- **Work task**
Give back every record exactly, with its pictures left out.

- **Stored entries**
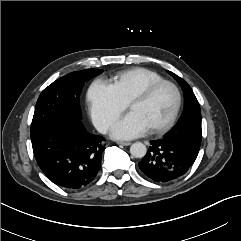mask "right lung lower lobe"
<instances>
[{
    "label": "right lung lower lobe",
    "mask_w": 241,
    "mask_h": 241,
    "mask_svg": "<svg viewBox=\"0 0 241 241\" xmlns=\"http://www.w3.org/2000/svg\"><path fill=\"white\" fill-rule=\"evenodd\" d=\"M104 138L86 131L80 120H63L31 138L43 173L56 185L79 189L91 183L101 168Z\"/></svg>",
    "instance_id": "98d812e1"
}]
</instances>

- **Solution to this exercise**
mask "right lung lower lobe"
<instances>
[{
    "label": "right lung lower lobe",
    "mask_w": 241,
    "mask_h": 241,
    "mask_svg": "<svg viewBox=\"0 0 241 241\" xmlns=\"http://www.w3.org/2000/svg\"><path fill=\"white\" fill-rule=\"evenodd\" d=\"M104 138L86 131L80 120H63L31 138L43 173L56 185L79 189L91 183L101 168Z\"/></svg>",
    "instance_id": "98d812e1"
}]
</instances>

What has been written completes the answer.